The Parliamentary Standing Committee on Rural Development and Panchayati Raj has voiced strong concerns regarding the "unacceptably low" wage rates provided under the Mahatma Gandhi National Rural Employment Guarantee Act (MGNREGA). In a recent report tabled in Parliament, the committee urged the central government to revise these wages to align with the rising inflation and cost of living. Furthermore, the panel advocated for the implementation of a uniform wage rate across all states and Union Territories.
The committee, headed by Congress MP Saptagiri Sankar Ulaka, expressed disappointment with the Ministry of Rural Development's (MoRD) "stereotyped" response to the issue of wage disparity. The panel highlighted that the current average daily wage of approximately Rs 200 in many states is significantly inadequate to meet the basic daily expenses of rural households. They warned that such low wages are a major deterrent for workers, undermining the scheme's primary objective of providing financial security to rural households.

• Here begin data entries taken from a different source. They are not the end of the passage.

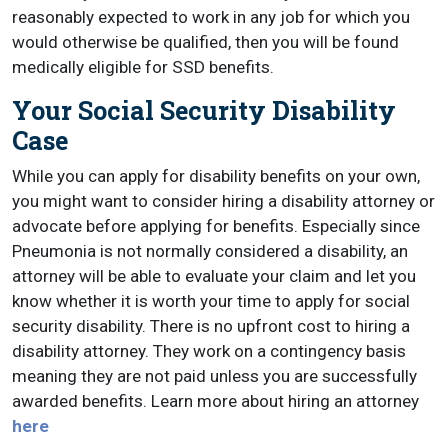
reasonably expected to work in any job for which you
would otherwise be qualified, then you will be found
medically eligible for SSD benefits.
Your Social Security Disability
Case
While you can apply for disability benefits on your own,
you might want to consider hiring a disability attorney or
advocate before applying for benefits. Especially since
Pneumonia is not normally considered a disability, an
attorney will be able to evaluate your claim and let you
know whether it is worth your time to apply for social
security disability. There is no upfront cost to hiring a
disability attorney. They work on a contingency basis
meaning they are not paid unless you are successfully
awarded benefits. Learn more about hiring an attorney
here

The Ministry of Rural Development (MoRD) defended its existing mechanism for wage revision, stating that wage rates are revised annually based on the Consumer Price Index for Agricultural Labour (CPI-AL). The ministry also stated that no state's wage is allowed to fall below the previous year's level and pointed out that states and Union Territories are free to provide higher wages than those notified by the Centre. For the fiscal year 2024–25, the overall increase in notified wages was around 7 per cent compared to 2023–24.

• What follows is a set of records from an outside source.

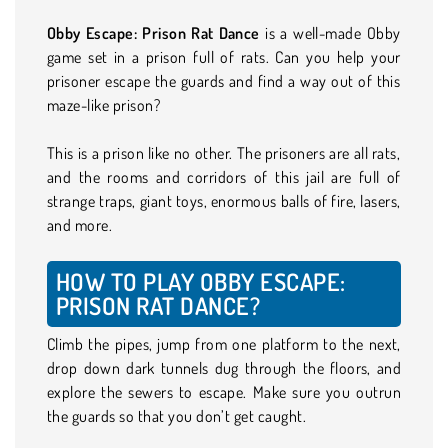
Obby Escape: Prison Rat Dance
is a well-made Obby
game set in a prison full of rats. Can you help your
prisoner escape the guards and find a way out of this
maze-like prison?
This is a prison like no other. The prisoners are all rats,
and the rooms and corridors of this jail are full of
strange traps, giant toys, enormous balls of fire, lasers,
and more.
HOW TO PLAY OBBY ESCAPE:
PRISON RAT DANCE?
Climb the pipes, jump from one platform to the next,
drop down dark tunnels dug through the floors, and
explore the sewers to escape. Make sure you outrun
the guards so that you don’t get caught.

However, the committee argued that the CPI-AL does not accurately capture the real impact of inflation on rural households. They believe that the method of wage calculation must be reviewed and updated to reflect the actual economic conditions at the ground level. The panel also emphasized that the disparity in wages across states violates the principle of "equal pay for equal work" as enshrined in Article 39(d) of the Constitution. They find it incomprehensible why the ministry cannot notify a unified wage rate under MGNREGA across the country, especially since the scheme is primarily funded by the central government.
In addition to wage revisions and uniform rates, the Parliamentary Standing Committee has also called for increasing the guaranteed days of employment under MGNREGA from 100 to 150 days. This recommendation aligns with the need to cater to the work demand and create durable assets in rural areas.

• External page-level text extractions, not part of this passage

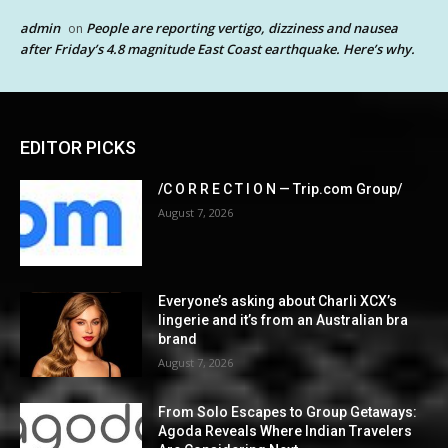
admin
People are reporting vertigo, dizziness and nausea
on
after Friday’s 4.8 magnitude East Coast earthquake. Here’s why.
EDITOR PICKS
/C O R R E C T I O N — Trip.com Group/
August 7, 2026
Everyone’s asking about Charli XCX’s
lingerie and it’s from an Australian bra
brand
August 7, 2026
From Solo Escapes to Group Getaways:
Agoda Reveals Where Indian Travelers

The committee has also pointed out the issue of pending liabilities related to wages. As of February 15, funds to the tune of ₹23,446.27 crore were pending, including ₹12,219.18 crore in wage dues. The panel expressed concern that a significant portion of the allocated funds would be used to clear previous years' dues, limiting the scheme's capacity to function effectively.
Furthermore, the committee has recommended conducting an independent and transparent survey across the country to gain valuable insights into the program's shortcomings, including worker satisfaction, wage delays, and financial irregularities. They also stressed the need to revamp the scheme, keeping in view the changing times and emerging challenges. The committee highlighted the inconsistent participation of workers from Scheduled Castes, Scheduled Tribes, and women across districts and suggested a district-wise study to ensure equal opportunities and benefits for these communities.
The Mahatma Gandhi National Rural Employment Guarantee Act, enacted in 2005, mandates providing at least 100 days of guaranteed wage employment in a financial year to every rural household whose adult members volunteer to do unskilled manual work. The scheme is a centrally sponsored program, with the objective of providing a legal guarantee of wage employment to adult members of any rural household willing to do public work-related unskilled manual work.